Assigned task -> Your output should be the line that contains "Register Here" and all lines after it in the records, retyped exactly through the last one.

Records provided ->
-- Opening Marker --

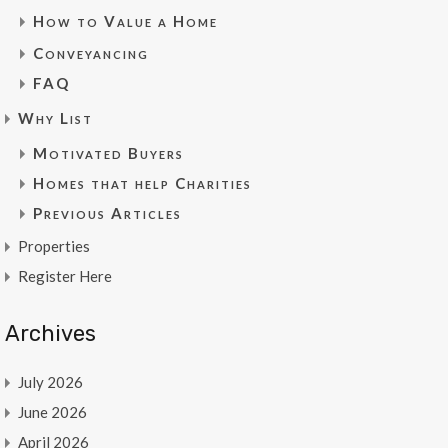
How to Value a Home
Conveyancing
FAQ
Why List
Motivated Buyers
Homes that help Charities
Previous Articles
Properties
Register Here
Archives
July 2026
June 2026
April 2026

-- Closing Marker --

Solution to the problem ->
Register Here
Archives
July 2026
June 2026
April 2026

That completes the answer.